Pensioni Integrative

Pensioni Integrative

Fondi pensione e PIP (piani individuali pensionistici)

Le prestazioni previste dall’Inps a favore dei pensionati sono sempre più ridotte: i lavoratori tendono ad andare in pensione sempre più tardi, l’ammontare delle pensioni continua a calare.

E’ per questo motivo che nasce l’esigenza di ricorrere a strumenti finanziari che permettano di integrare la pensione pubblica.

A tal fine, sia fondi pensione che i piani individuali pensionistici (PIP), consentono di ottenere un flusso di reddito mensile. Per incentivare entrambi, lo Stato prevede che l’importo versato a tali forme previdenziali possa essere dedotto dal reddito imponibile, entro il limite del 12% del reddito e, comunque, non oltre i 5.165 euro annui.

Con l’esenzione dall’imposta sui redditi, ad ogni modo, il pagamento è solo posticipato: l’imposta dovrà essere pagata ugualmente, ma solo nel momento in cui il risparmiatore percepirà la rendita. Di conseguenza, oltre a posticipare il pagamento, è possibile beneficiare di un’aliquota ridotta, minore di quella marginale.

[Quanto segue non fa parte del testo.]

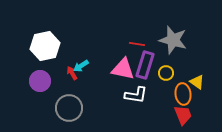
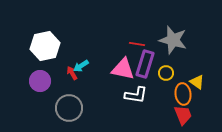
purple rectangle: moved 1 px up
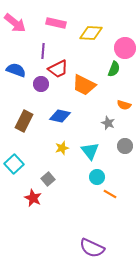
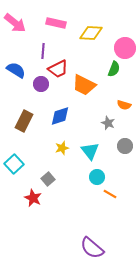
blue semicircle: rotated 12 degrees clockwise
blue diamond: rotated 30 degrees counterclockwise
purple semicircle: rotated 15 degrees clockwise
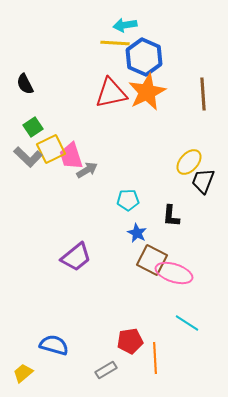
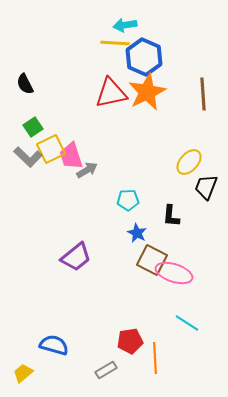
black trapezoid: moved 3 px right, 6 px down
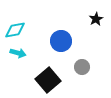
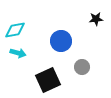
black star: rotated 24 degrees clockwise
black square: rotated 15 degrees clockwise
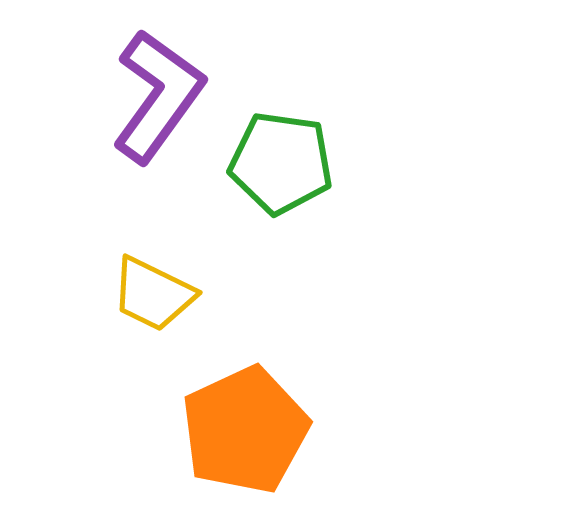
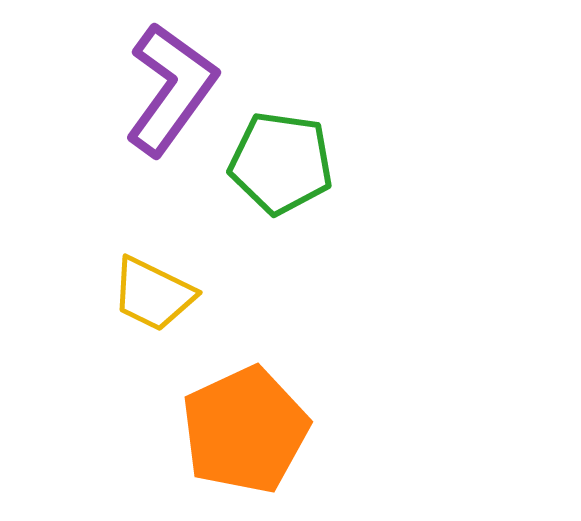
purple L-shape: moved 13 px right, 7 px up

Poiché, al momento della rendita, l’imposta sui redditi si paga anche qualora non si avesse usufruito della deducibilità fiscale relativa ai versamenti a fondi pensione e PIP, effettuare conferimenti ad entrambi non risulta vantaggioso nei casi in cui non si fosse nelle condizioni di poter beneficiare di tale deducibilità (ad esempio, perché si è gia oltre il tetto massimo dei 5.165 euro annui).

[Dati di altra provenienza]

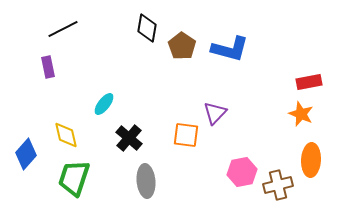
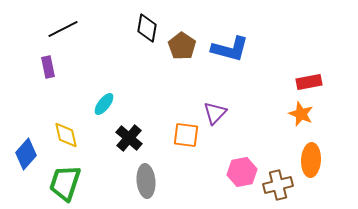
green trapezoid: moved 9 px left, 5 px down
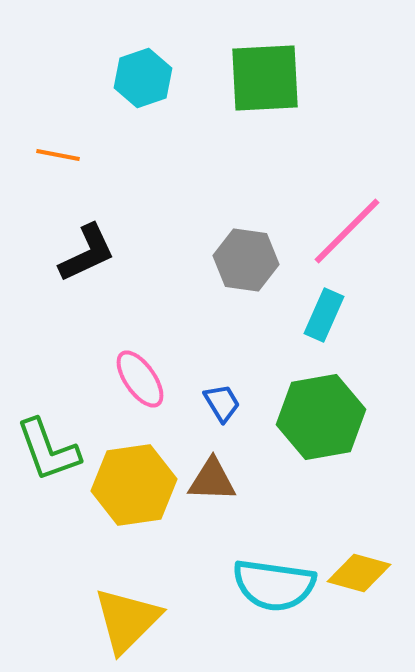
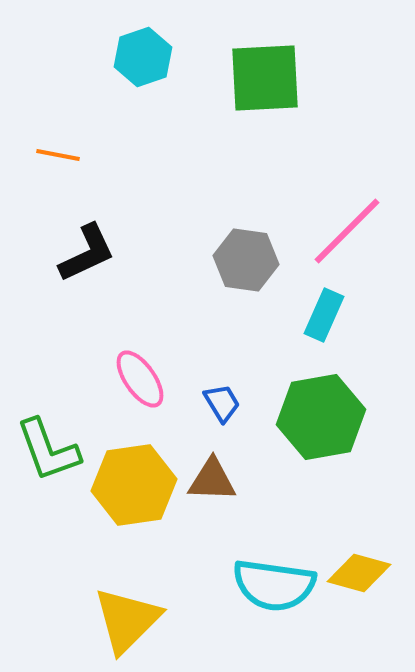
cyan hexagon: moved 21 px up
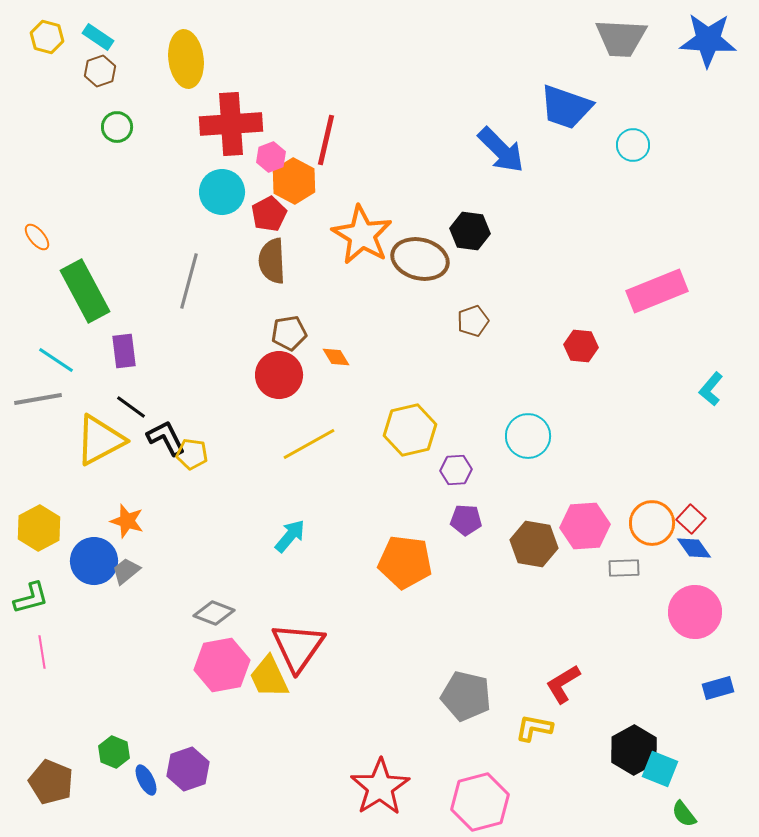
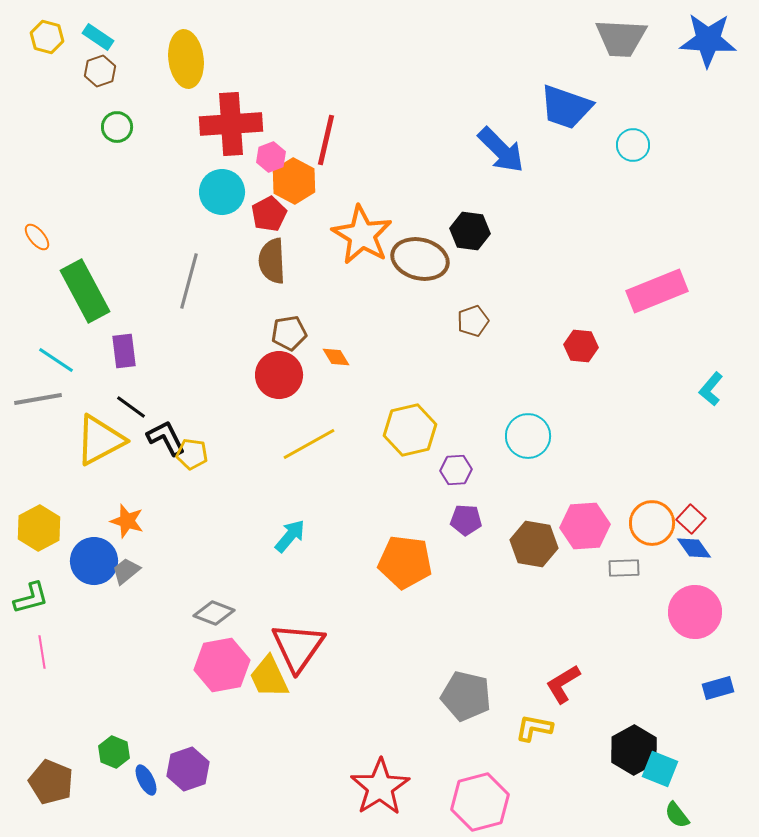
green semicircle at (684, 814): moved 7 px left, 1 px down
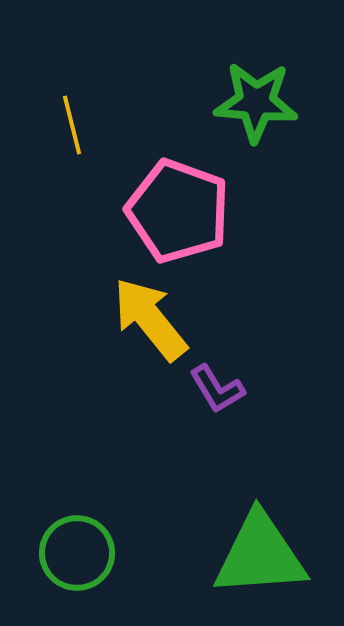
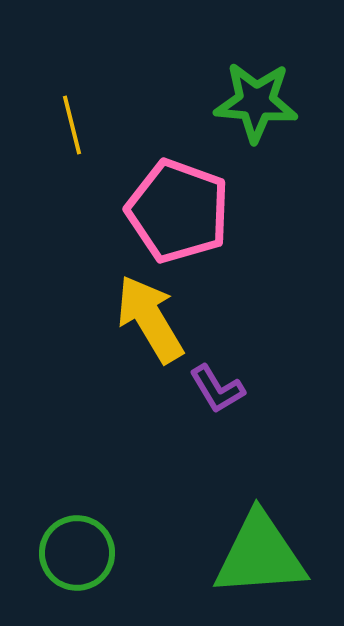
yellow arrow: rotated 8 degrees clockwise
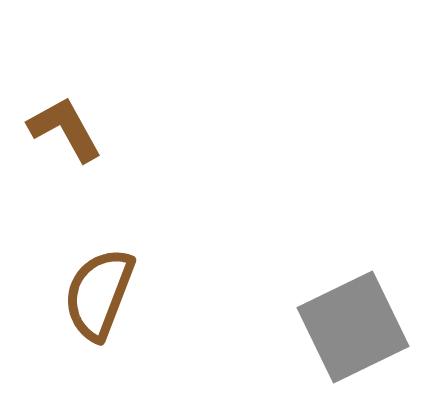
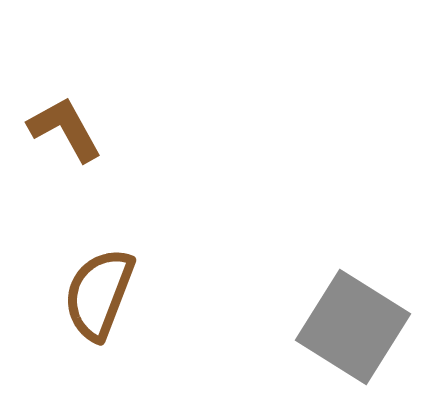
gray square: rotated 32 degrees counterclockwise
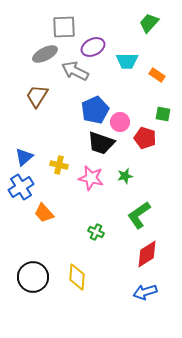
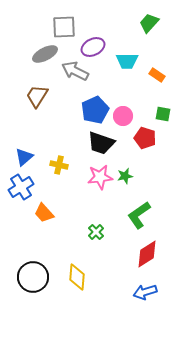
pink circle: moved 3 px right, 6 px up
pink star: moved 9 px right, 1 px up; rotated 20 degrees counterclockwise
green cross: rotated 21 degrees clockwise
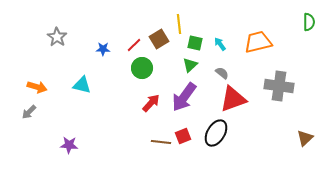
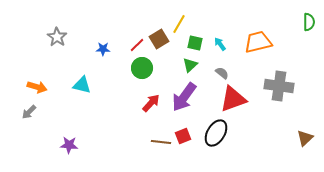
yellow line: rotated 36 degrees clockwise
red line: moved 3 px right
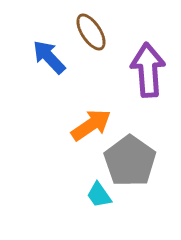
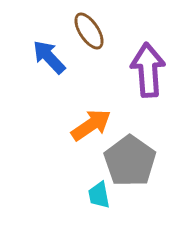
brown ellipse: moved 2 px left, 1 px up
cyan trapezoid: rotated 24 degrees clockwise
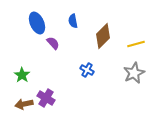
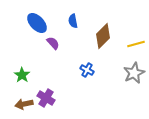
blue ellipse: rotated 20 degrees counterclockwise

Il fondo pensione è una forma di pensione integrativa privata, che si aggiunge alla normale pensione pubblica. Esistono fondi di categoria, ai quali possono aderire solo gli addetti ad un determinato settore, e fondi aperti.
Le persone per le quali risulta essenziale il bisogno di un’integrazione di questo tipo, sono soprattutto i giovani lavoratori, ai quali la pensione INPS offre davvero poche garanzie. Lo Stato, a tal fine, incentiva la costituzione dei fondi pensione attraverso una serie di benefici di origine fiscale.

Il fondo pensione raccoglie i versamenti periodici di ogni aderente, investendoli secondo il mandato. E’ possibile scegliere tra differenti linee di investimento, in relazione al peso della componente azionaria, all’eticità etiche o ad eventuale garanzia del capitale. Periodicamente, inoltre, si è liberi di cambiare tale scelta in base alle proprie esigenze.

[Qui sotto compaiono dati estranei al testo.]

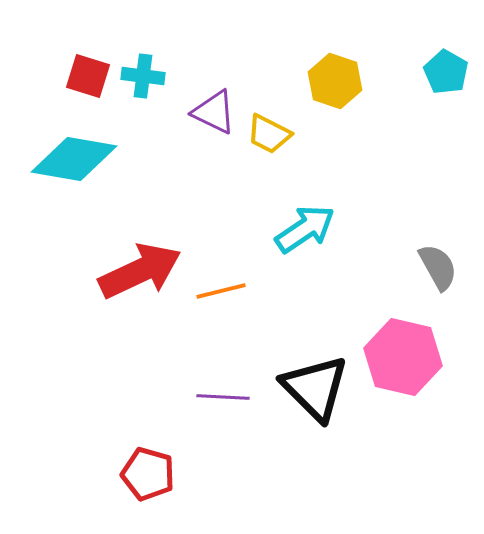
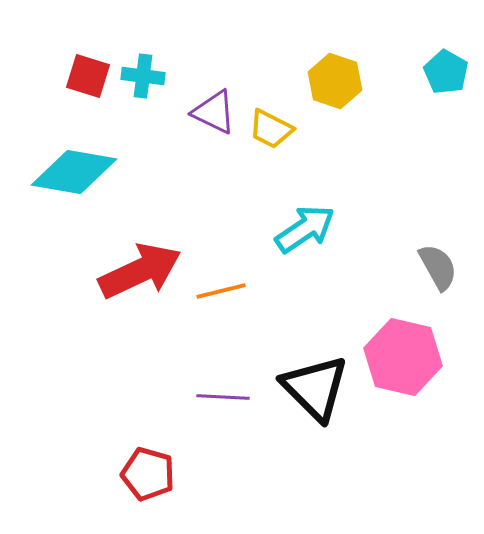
yellow trapezoid: moved 2 px right, 5 px up
cyan diamond: moved 13 px down
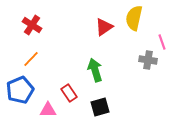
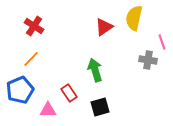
red cross: moved 2 px right, 1 px down
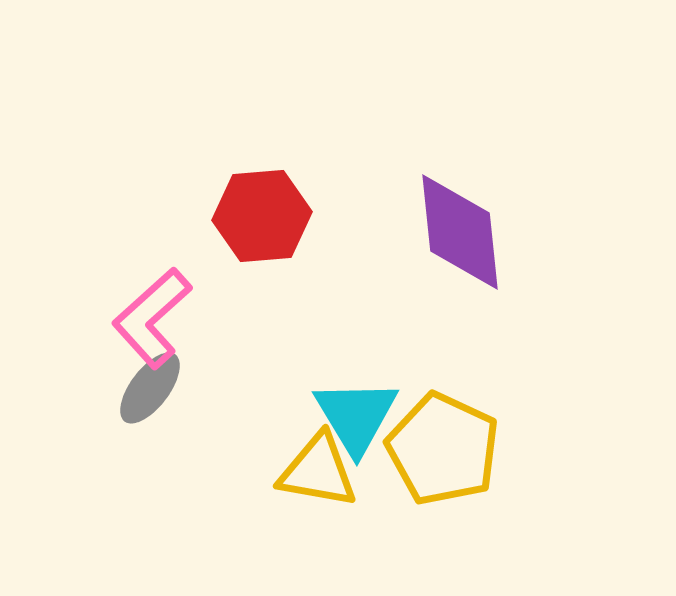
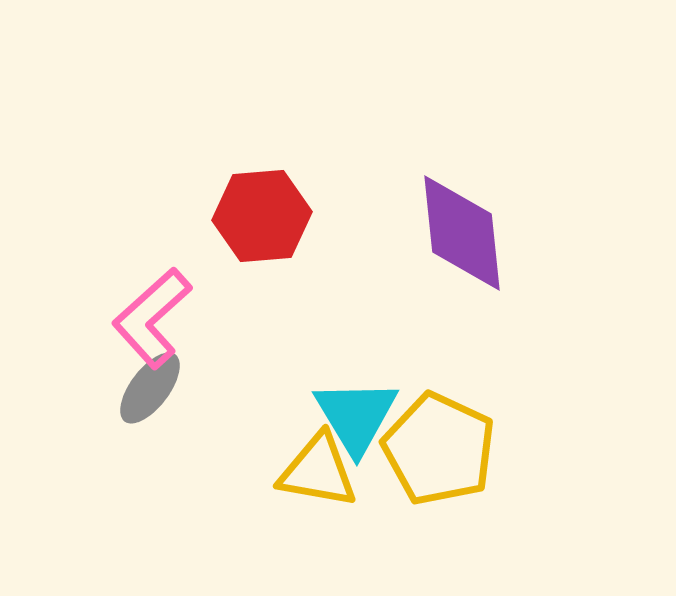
purple diamond: moved 2 px right, 1 px down
yellow pentagon: moved 4 px left
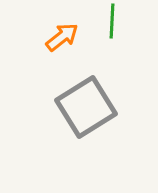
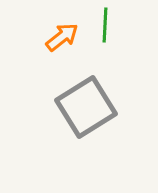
green line: moved 7 px left, 4 px down
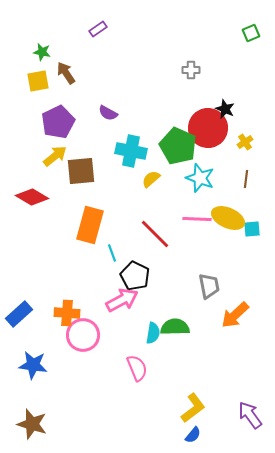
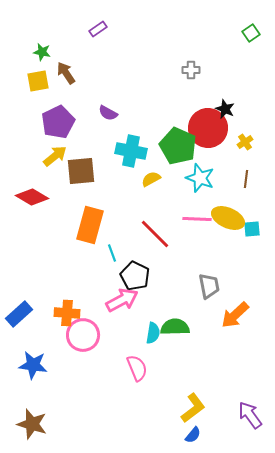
green square: rotated 12 degrees counterclockwise
yellow semicircle: rotated 12 degrees clockwise
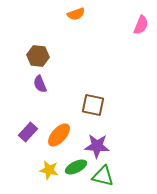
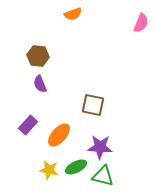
orange semicircle: moved 3 px left
pink semicircle: moved 2 px up
purple rectangle: moved 7 px up
purple star: moved 3 px right, 1 px down
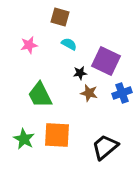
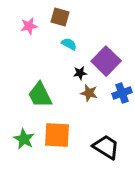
pink star: moved 19 px up
purple square: rotated 20 degrees clockwise
black trapezoid: moved 1 px right; rotated 72 degrees clockwise
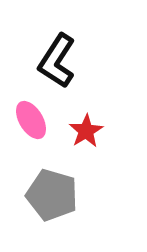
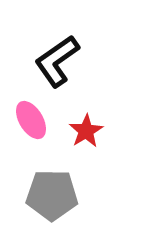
black L-shape: rotated 22 degrees clockwise
gray pentagon: rotated 15 degrees counterclockwise
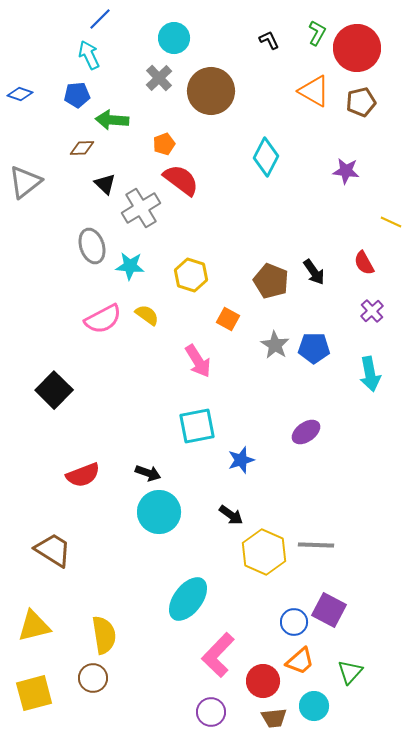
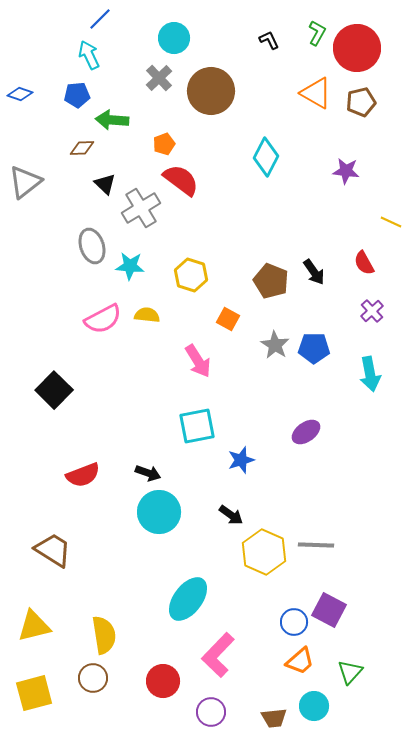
orange triangle at (314, 91): moved 2 px right, 2 px down
yellow semicircle at (147, 315): rotated 30 degrees counterclockwise
red circle at (263, 681): moved 100 px left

Quando il lavoratore andrà in pensione, il fondo calcolerà il montante maturato (versamenti negli anni più interessi maturati, a seconda della linea di investimento scelta): egli sarà libero di decidere se convertire il montante interamente in rendita, oppure, scegliere di percepirne una parte in capitale ed una in rendita

I PIP, ovvero i piani individuali pensionistici, rappresentano un’alternativa ai fondi pensione: sono polizze assicurative finalizzate all’integrazione della pensione. Pertanto, come ogni altra polizza, prevedono: caricamento sui premi versati, capitale e rendimento minimo garantiti.